Sudden deafness is a special problem. It can occur in one or both ears. It may be caused by a variety of problems and demands immediate, aggressive and comprehensive evaluation. Treatment is controversial, but there is at least some evidence that suggests that aggressive treatment may improve the chances for hearing recovery even after a sudden profound loss. In any case, even those of us who believe in treating sudden deafness aggressively agree that once the condition has been present for more than 2 to 3 weeks, even the most aggressive treatments do not work. So, prompt attention is essential.

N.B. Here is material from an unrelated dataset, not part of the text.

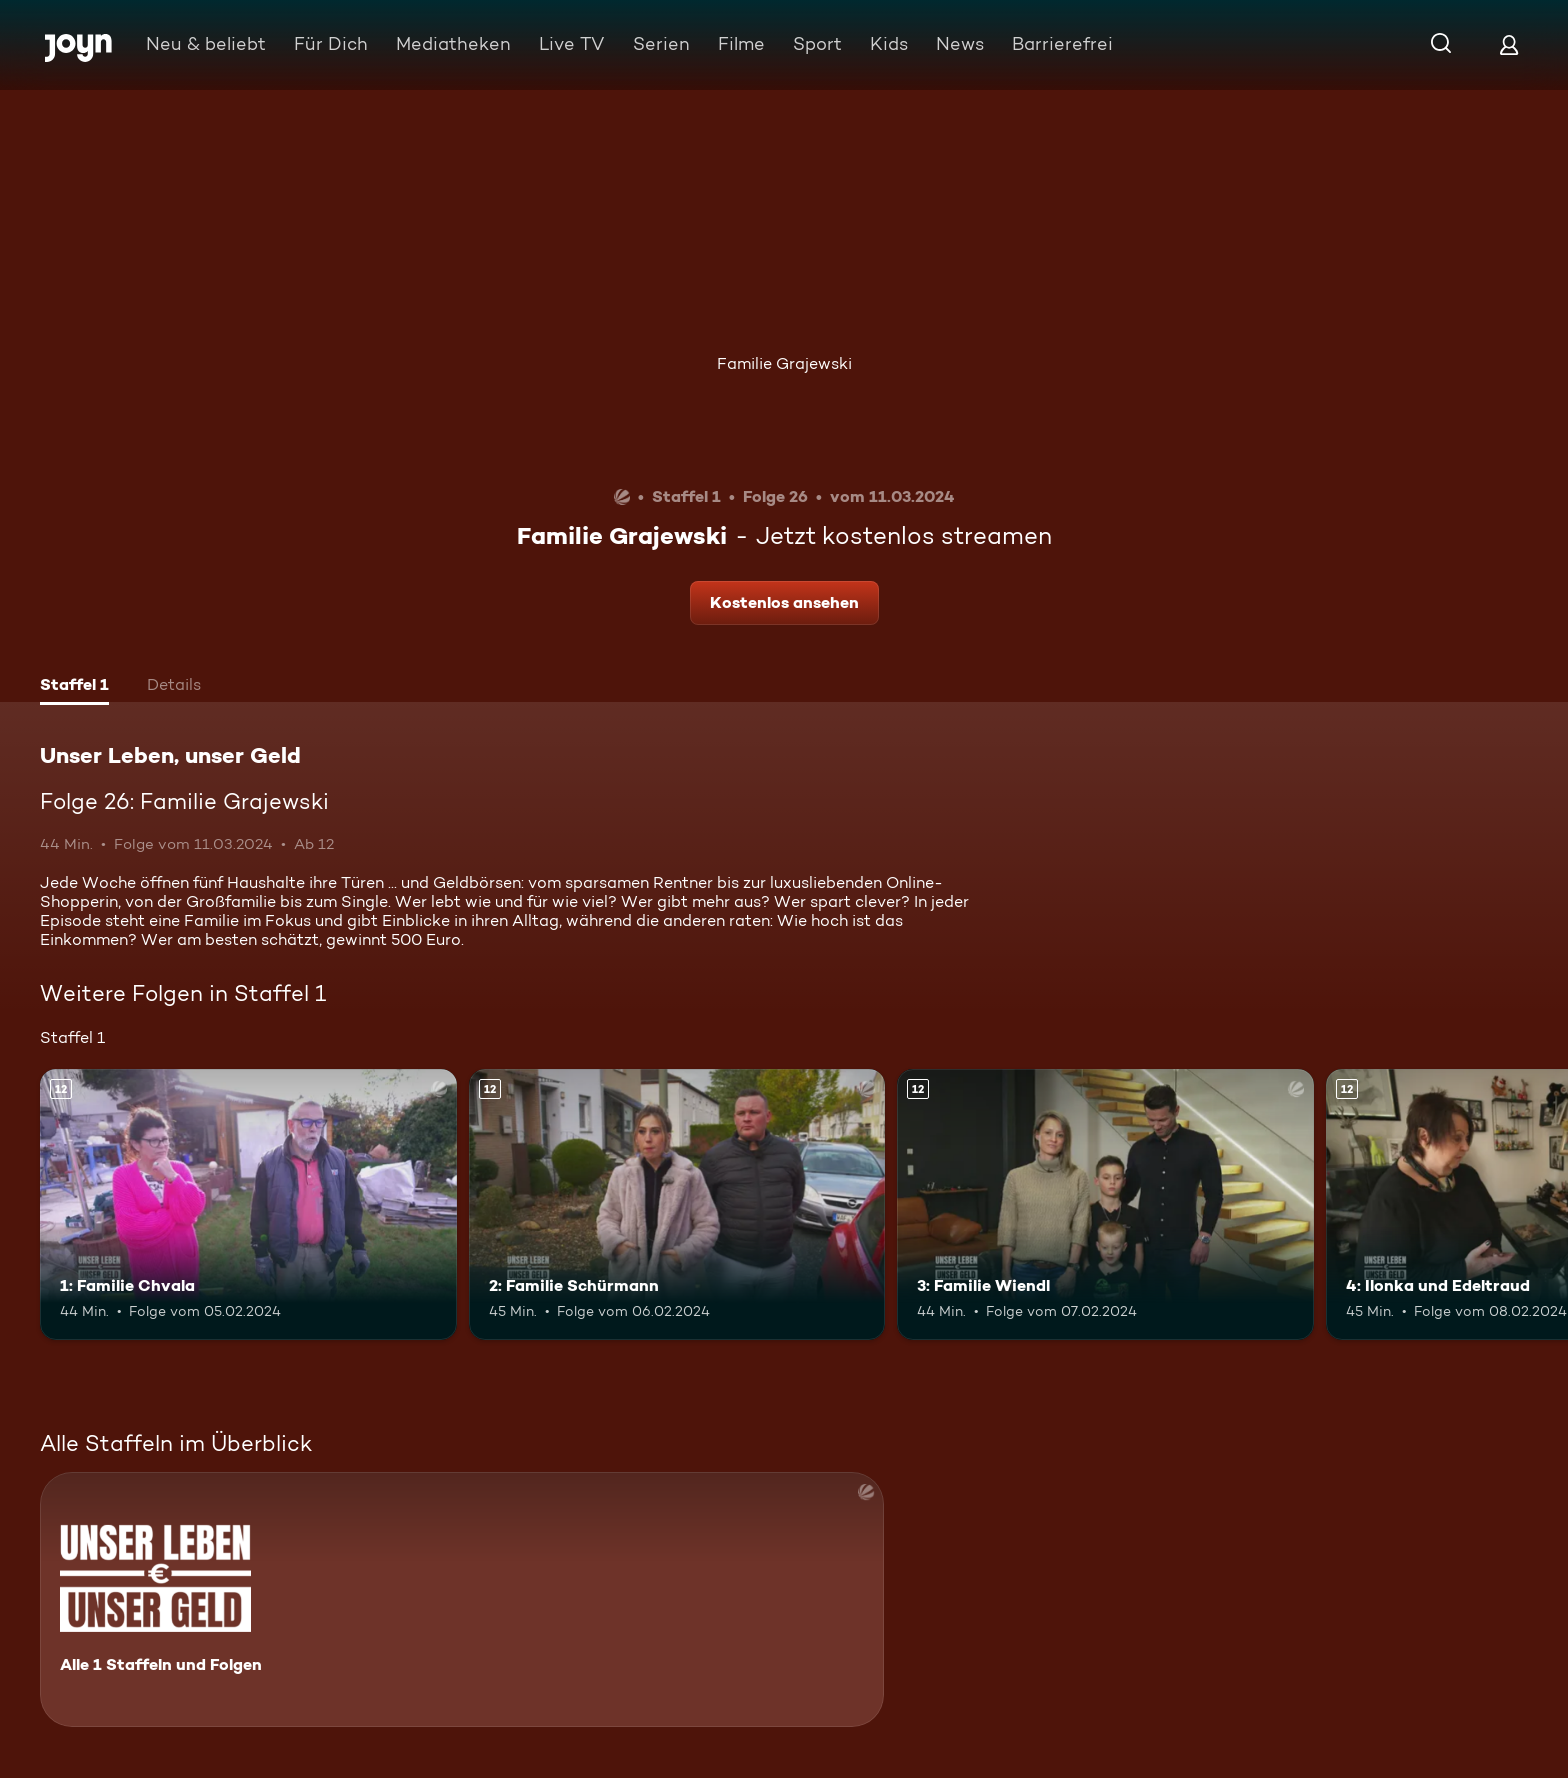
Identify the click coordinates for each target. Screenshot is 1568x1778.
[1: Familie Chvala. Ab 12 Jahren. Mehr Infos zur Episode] (248, 1204)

Autoimmune inner ear disease (AIED) is much more common than most physicians believe. In autoimmune disorders, the body makes antibodies against the patient. For example, in rheumatoid arthritis, we make antibodies against our joints. In psoriasis, we make antibodies against our skin; in multiple sclerosis, against our nerve sheaths; in thyroiditis, against our thyroid glands; and there are many other autoimmune disorders, including diabetes mellitus. In autoimmune inner ear disease, antibodies are produced against our own inner ears. AIED can cause hearing loss, tinnitus, dizziness, ear fullness and other symptoms. They may occur in combination or alone. Classically, AIED is thought to be associated with sudden deafness, or rapidly progressive, asymmetric sensorineural hearing loss. However, it can cause hearing loss of any pattern, and it can also cause tinnitus or dizziness in the absence of any measurable hearing loss. AIED can affect adults or children.
Neural problems may also produce hearing loss. Among the more common are acoustic neuroma, multiple sclerosis, autoimmune sensorineural hearing loss (in which the body attacks its own ear) and ototoxicity. Ototoxicity is hearing loss caused by a substance that gets into the body. Most often the substance is a medication, particularly certain antibodies and diuretics. However, other toxins (such as lead) may also cause hearing loss.